Wütende Reaktionen auf erneuten US-Drohnenangriff in Pakistan. Nachschubwege nach Afghanistan gesperrt
Von Hilmar König, Neu-Delhi
In der nordwestpakistanischen Provinz Khyber-Pakhtunkhwa hat am Sonntag eine Blockade der Nachschubwege des US-Militärs nach Afghanistan begonnen. Mit der Aktion, zu der die Partei Pakistan Tehreek-e-Insaf (Pakistanische Bewegung für Gerechtigkeit, PTI) aufgerufen hat, soll gegen die Drohnenüberfälle der USA auf pakistanisches Gebiet protestiert werden. Die Verkehrsverbindungen sollen erst wieder geöffnet werden, wenn Washington auf die Attacken verzichtet, so PTI-Chef Imran Khan. Doch auch wenn die nördliche Nachschubroute für die NATO-Fahrzeuge für längere Zeit gesperrt bleiben sollte, können diese Zufahrtswege durch die südwestliche Provinz Belutschistan benutzen. Deshalb fordert Imran Khan eine landesweite Blockade.
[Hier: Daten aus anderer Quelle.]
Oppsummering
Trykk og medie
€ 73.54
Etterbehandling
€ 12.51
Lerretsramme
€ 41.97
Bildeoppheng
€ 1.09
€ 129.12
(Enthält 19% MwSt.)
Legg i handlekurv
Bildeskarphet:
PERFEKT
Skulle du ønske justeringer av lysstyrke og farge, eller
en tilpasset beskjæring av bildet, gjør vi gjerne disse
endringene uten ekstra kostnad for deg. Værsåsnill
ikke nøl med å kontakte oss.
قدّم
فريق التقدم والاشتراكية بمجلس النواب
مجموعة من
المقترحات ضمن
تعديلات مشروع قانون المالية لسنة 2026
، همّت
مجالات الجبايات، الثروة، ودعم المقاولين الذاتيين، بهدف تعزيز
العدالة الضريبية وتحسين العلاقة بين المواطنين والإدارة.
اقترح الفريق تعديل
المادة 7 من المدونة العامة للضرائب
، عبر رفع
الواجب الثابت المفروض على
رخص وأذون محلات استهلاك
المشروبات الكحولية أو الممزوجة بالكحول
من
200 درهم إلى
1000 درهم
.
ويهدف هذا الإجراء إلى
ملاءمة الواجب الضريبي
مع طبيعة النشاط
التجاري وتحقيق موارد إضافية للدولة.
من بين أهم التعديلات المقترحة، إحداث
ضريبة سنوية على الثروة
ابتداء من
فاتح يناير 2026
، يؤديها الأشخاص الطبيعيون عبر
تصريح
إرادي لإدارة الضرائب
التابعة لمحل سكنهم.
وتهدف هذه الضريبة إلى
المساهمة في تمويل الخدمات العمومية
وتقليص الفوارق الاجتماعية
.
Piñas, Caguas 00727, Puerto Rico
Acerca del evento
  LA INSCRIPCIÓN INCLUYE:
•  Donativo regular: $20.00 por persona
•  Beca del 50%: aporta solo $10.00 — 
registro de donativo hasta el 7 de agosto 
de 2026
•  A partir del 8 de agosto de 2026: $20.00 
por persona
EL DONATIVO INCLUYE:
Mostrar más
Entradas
Schon am Samstag hatten die PTI und ihre Koalitionspartner Jamaat-e-Islami und Awami Jamhuri Ittehad in Peschawar über 10000 Menschen mobilisiert, die sich an Kundgebungen, Demonstrationen, Sitzstreiks an fünf Verkehrsknotenpunkten und Straßenblockaden beteiligten. Mit Sprechchören wie »Nieder mit den USA!« und »Beendet die Drohnenattacken!« machten sie ihrem Ärger über die Politik Washingtons Luft. Aktueller Anlaß der Proteste war der jüngste Überfall vom 21. November in Hangu. Sechs Menschen wurden dort getötet, darunter angeblich ein afghanischer Taliban-Kämpfer. Die PTI und die Provinzregierung bewerten die Überfälle der unbemannten, ferngesteuerten und mit Raketen bestückten Flugkörper, denen die Zivilbevölkerung schutzlos ausgeliefert ist, als grobe Verletzung der Menschenrechte sowie der staatlichen Souveränität Pakistans.
Imran Khan erklärte am Samstag auf der Kundgebung in Peschawar, es werde so lange keinen Frieden in Pakistan geben, bis die Drohnenangriffe eingestellt werden. Die Zentralregierung in Islamabad müsse sich endlich entscheiden, ob sie weiterhin Partner der USA im »Krieg gegen den Terrorismus« sein wolle. Washington habe bereits den Versuch von Friedensgesprächen mit den Taliban torpediert, als es am 1. November deren Führer Hakimullah Mehsud mit einem Drohneneinsatz ermordete. Jetzt habe das Pentagon in einem bislang befriedeten Gebiet der Provinz Khyber-Pakhtunkhwa zugeschlagen. Diese »Versklavung und Demütigung« müsse endlich aufhören. Die Provinzregierung verlangt von Premier Nawaz Sharif die Einberufung eines Allparteienmeetings, das eine gemeinsame eindeutige Position beschließen soll.
Islamabad befindet sich in der Zwickmühle. Einerseits ist es von Washingtons Militär- und Entwicklungshilfe abhängig und kann deshalb praktisch nichts gegen den Drohneneinsatz unternehmen. Andererseits muß es Rücksicht auf die US-feindliche Stimmung in der Bevölkerung nehmen. Deshalb verurteilt die Regierung offiziell die Überfälle. Premier Nawaz Sharif bezeichnete sie am Freitag auf einer Konferenz als »beleidigend und entsetzlich«. Er verwies darauf, daß er bei seinem Treffen im September mit Barack Obama ein Ende des Einsatzes dieser Waffen verlangt hat. Dazu habe der US-Präsident genickt.
2008 hatte die Washington Post von einem »Geheimdeal« mit Islamabad über die stillschweigende Duldung der Drohneneinsätze berichtet. Und in einem Beitrag der Londoner Times ein Jahr später hieß es, die Flugkörper würden von einer Basis in Pakistan gestartet. Mit den Drohnenattacken begonnen hatte George W. Bush im Jahr 2004. Unter Obama wurden sie beträchtlich intensiviert. Mindestens 2800 Menschen, überwiegend Zivilisten, aber auch pakistanische Militärs und prominente Taliban kamen durch diese bislang ums Leben.